The Democratic Caucuses in Virginia’s state House and Senate both called Friday for Gov. Ralph Northam to resign, saying members have lost confidence in him to lead the state after a photo emerged of him and a friend with one in blackface and the other in a KKK outfit.
The Democrats said they had “trouble reconciling” the photo with their own experiences with the Democratic governor. But they said voters need to be able to trust their elected officials, and that’s no longer possible.
“We regret to say that we are no longer confident in the Governor’s representation of Virginians.
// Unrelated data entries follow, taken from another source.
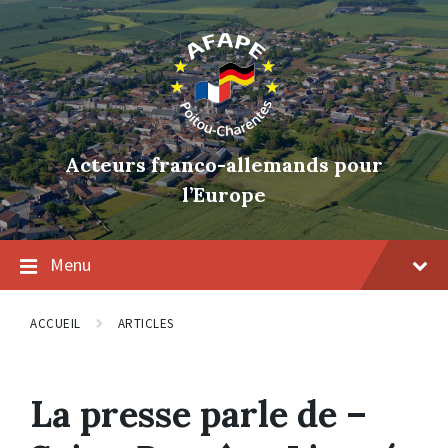
Skip
Skip
Skip
to
to
to
content
main
footer
navigation
Acteurs franco-allemands pour
l’Europe
Menu
ACCUEIL
ARTICLES
La presse parle de –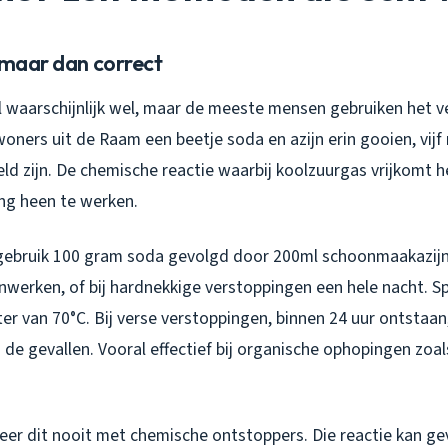
 maar dan correct
 waarschijnlijk wel, maar de meeste mensen gebruiken het ve
woners uit de Raam een beetje soda en azijn erin gooien, vij
ld zijn. De chemische reactie waarbij koolzuurgas vrijkomt h
ng heen te werken.
 gebruik 100 gram soda gevolgd door 200ml schoonmaakazijn.
inwerken, of bij hardnekkige verstoppingen een hele nacht. S
er van 70°C. Bij verse verstoppingen, binnen 24 uur ontstaan,
e gevallen. Vooral effectief bij organische ophopingen zoals
er dit nooit met chemische ontstoppers. Die reactie kan ge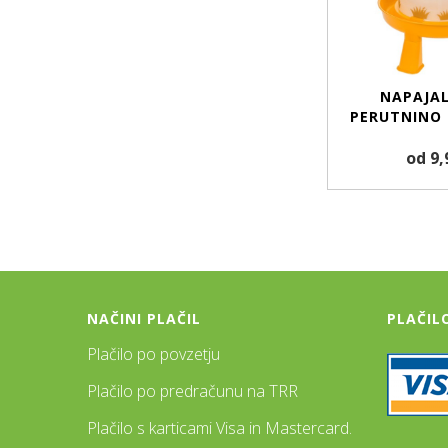
NAPAJAL
PERUTNINO
od 9,
NAČINI PLAČIL
PLAČIL
Plačilo po povzetju
Plačilo po predračunu na TRR
Plačilo s karticami Visa in Mastercard.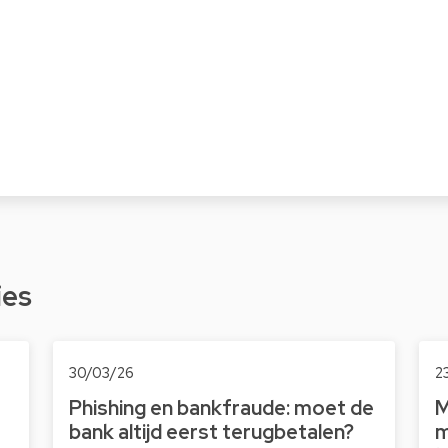
ies
30/03/26
2
Phishing en bankfraude: moet de
M
bank altijd eerst terugbetalen?
m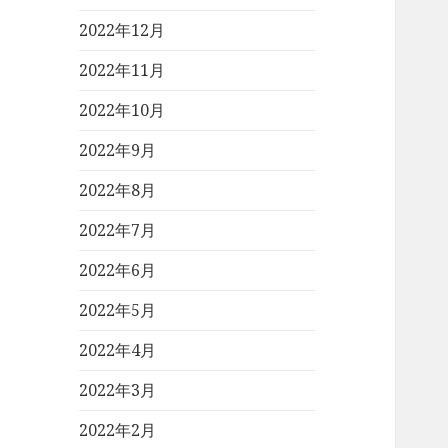
2022年12月
2022年11月
2022年10月
2022年9月
2022年8月
2022年7月
2022年6月
2022年5月
2022年4月
2022年3月
2022年2月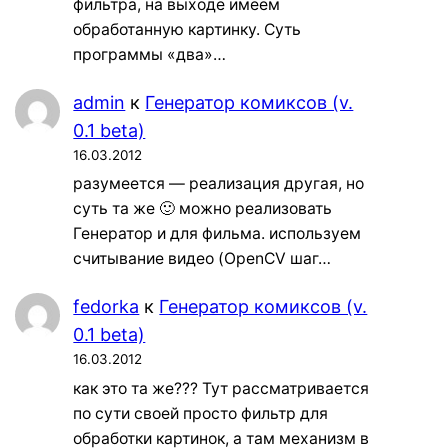
фильтра, на выходе имеем
обработанную картинку. Суть
программы «два»…
admin
к
Генератор комиксов (v.
0.1 beta)
16.03.2012
разумеется — реализация другая, но
суть та же 🙂 можно реализовать
Генератор и для фильма. используем
считывание видео (OpenCV шаг…
fedorka
к
Генератор комиксов (v.
0.1 beta)
16.03.2012
как это та же??? Тут рассматривается
по сути своей просто фильтр для
обработки картинок, а там механизм в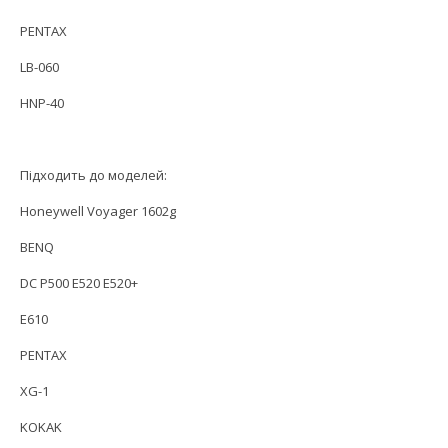
PENTAX
LB-060
HNP-40
Підходить до моделей:
Honeywell Voyager 1602g
BENQ
DC P500 E520 E520+
E610
PENTAX
XG-1
KOKAK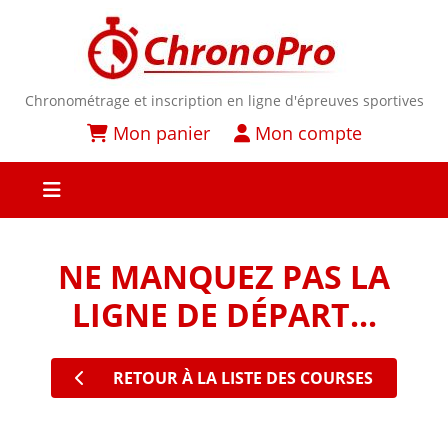
Chronométrage et inscription en ligne d'épreuves sportives
Mon panier
Mon compte
NE MANQUEZ PAS LA
LIGNE DE DÉPART...
RETOUR À LA LISTE DES COURSES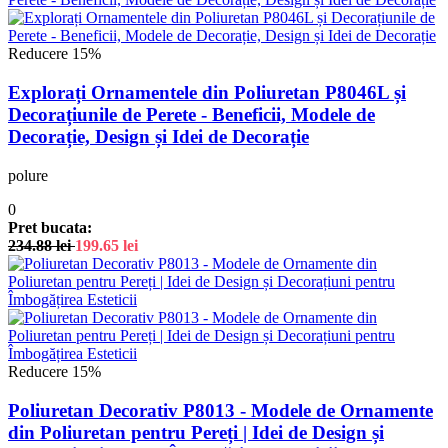
Reducere 15%
Explorați Ornamentele din Poliuretan P8046L și
Decorațiunile de Perete - Beneficii, Modele de
Decorație, Design și Idei de Decorație
polure
0
Pret bucata:
234.88
lei
199.65
lei
Reducere 15%
Poliuretan Decorativ P8013 - Modele de Ornamente
din Poliuretan pentru Pereți | Idei de Design și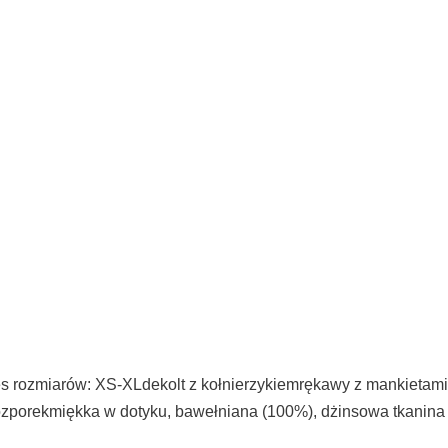
s rozmiarów: XS-XLdekolt z kołnierzykiemrękawy z mankietam
erozporekmiękka w dotyku, bawełniana (100%), dżinsowa tkanin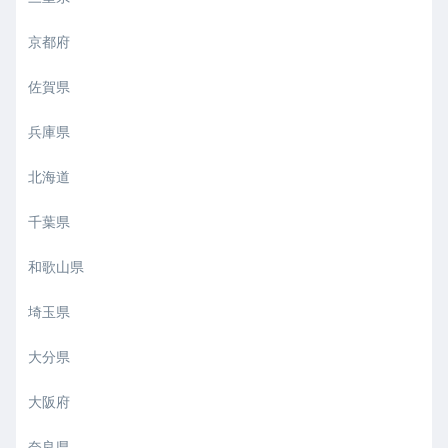
京都府
佐賀県
兵庫県
北海道
千葉県
和歌山県
埼玉県
大分県
大阪府
奈良県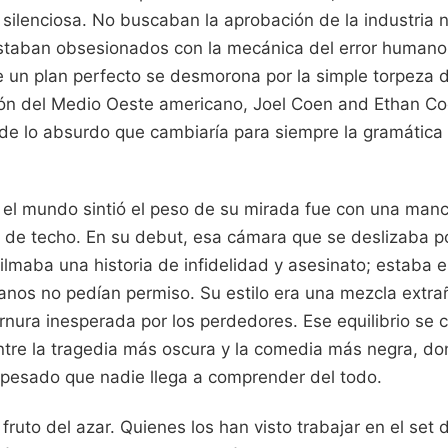
silenciosa. No buscaban la aprobación de la industria ni e
staban obsesionados con la mecánica del error humano
ue un plan perfecto se desmorona por la simple torpeza
cón del Medio Oeste americano, Joel Coen and Ethan C
 de lo absurdo que cambiaría para siempre la gramática 
 el mundo sintió el peso de su mirada fue con una man
r de techo. En su debut, esa cámara que se deslizaba po
filmaba una historia de infidelidad y asesinato; estaba 
anos no pedían permiso. Su estilo era una mezcla extra
ernura inesperada por los perdedores. Ese equilibrio se c
ntre la tragedia más oscura y la comedia más negra, do
e pesado que nadie llega a comprender del todo.
fruto del azar. Quienes los han visto trabajar en el set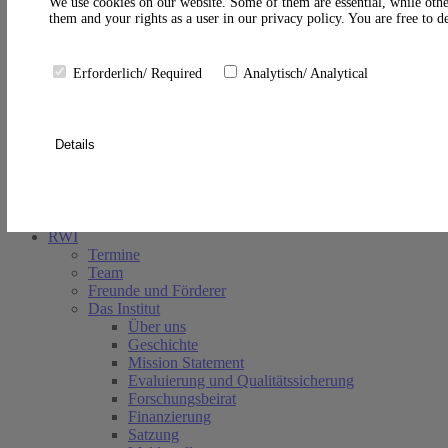
A
We use cookies on our website. Some of them are essential, while othe
them and your rights as a user in our privacy policy. You are free to 
Erforderlich/ Required
Analytisch/ Analytical
Details
Suche schließen
RWI
Termine
Team
Freunde und Förderer
Das Institut
Über uns
Geschichte
Mission Statement
Evaluierung und Qualitätssicherung
Forschungsbeirat
Finanzierung
Satzung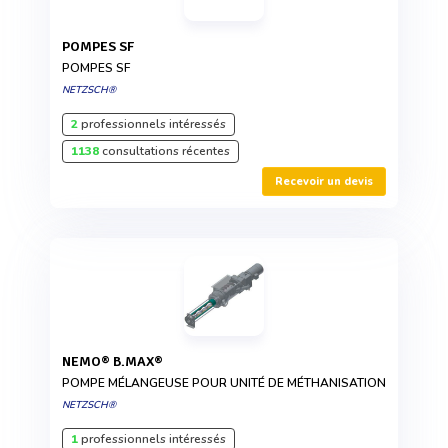
POMPES SF
POMPES SF
NETZSCH®
2
professionnels intéressés
1138
consultations récentes
Recevoir un devis
NEMO® B.MAX®
POMPE MÉLANGEUSE POUR UNITÉ DE MÉTHANISATION
NETZSCH®
1
professionnels intéressés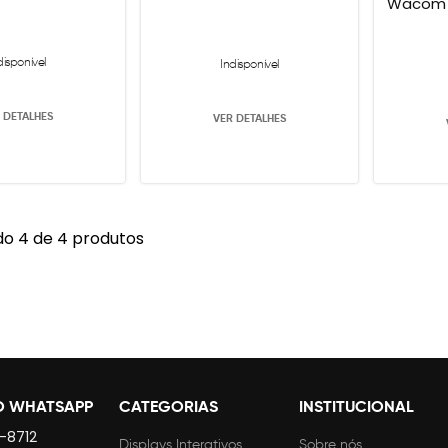
Wacom P
disponível
Indisponível
 DETALHES
VER DETALHES
o 4 de 4 produtos
O WHATSAPP
CATEGORIAS
INSTITUCIONAL
4-8712
Displays Interativos
Sobre nós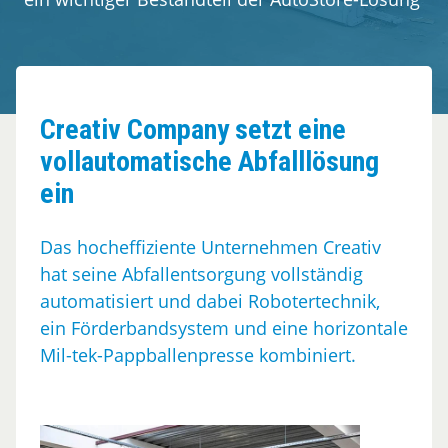
Kundenerfahrungen
Kontakt
Creativ Company setzt eine
vollautomatische Abfalllösung
ein
Das hocheffiziente Unternehmen Creativ
hat seine Abfallentsorgung vollständig
automatisiert und dabei Robotertechnik,
ein Förderbandsystem und eine horizontale
Mil-tek-Pappballenpresse kombiniert.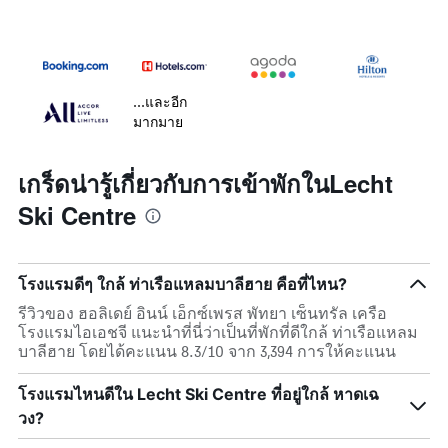
...และอีก
มากมาย
เกร็ดน่ารู้เกี่ยวกับการเข้าพักในLecht
Ski Centre
โรงแรมดีๆ ใกล้ ท่าเรือแหลมบาลีฮาย คือที่ไหน?
รีวิวของ ฮอลิเดย์ อินน์ เอ็กซ์เพรส พัทยา เซ็นทรัล เครือ
โรงแรมไอเอชจี แนะนำที่นี่ว่าเป็นที่พักที่ดีใกล้ ท่าเรือแหลม
บาลีฮาย โดยได้คะแนน 8.3/10 จาก 3,394 การให้คะแนน
โรงแรมไหนดีใน Lecht Ski Centre ที่อยู่ใกล้ หาดเฉ
วง?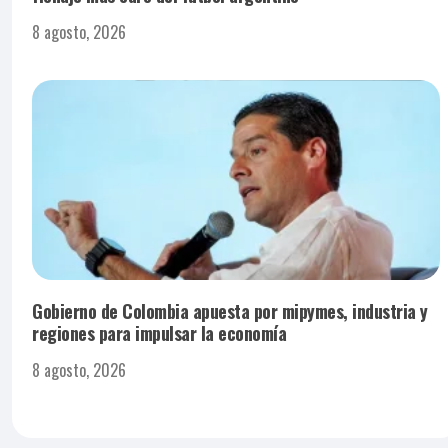
8 agosto, 2026
Gobierno de Colombia apuesta por mipymes, industria y
regiones para impulsar la economía
8 agosto, 2026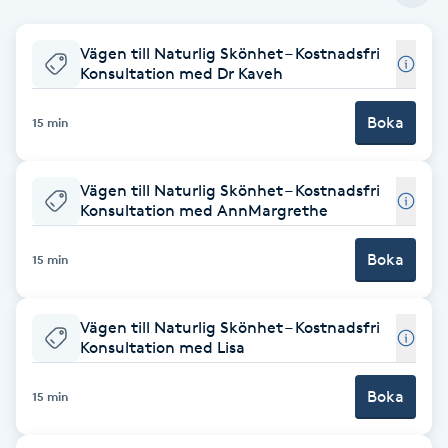
Babylights
Vägen till Naturlig Skönhet – Kostnadsfri
Konsultation med Dr Kaveh
Balayage
Boka
15 min
Bambumassage
Vägen till Naturlig Skönhet – Kostnadsfri
Barber
Konsultation med AnnMargrethe
Boka
Barnklippning
15 min
BIAB
Vägen till Naturlig Skönhet – Kostnadsfri
Konsultation med Lisa
Blowout
Boka
15 min
Bottenfärg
Though it brings us no joy to do so, we must call for Governor Northam’s resignation,” the House caucus said in a statement.
Senate Democrats also said they were shocked.
“The Ralph Northam we know is a pediatric neurologist, a dedicated public servant and a committed husband and father. Nevertheless, it is with heavy hearts that we have respectfully asked him to step down,” the Senate caucus said on Twitter.
While leaders across the Democratic Party nationally have made similar calls, the House Democratic Caucus’s decision to turn on the governor is particularly devastating because it was his massive election victory in 2017 and his electoral coattails that helped many of them get elected.
All 140 seats in the House and Senate are up for election this November, and Democrats had been hoping to win their first majorities in the chambers in two decades.
Earlier in the day, after the 1984 yearbook photo surfaced, Mr. Northam released both a written statement and a video Friday apologizing for the photo and vowing to work to regain voters’ trust — but signaling no intention to step down.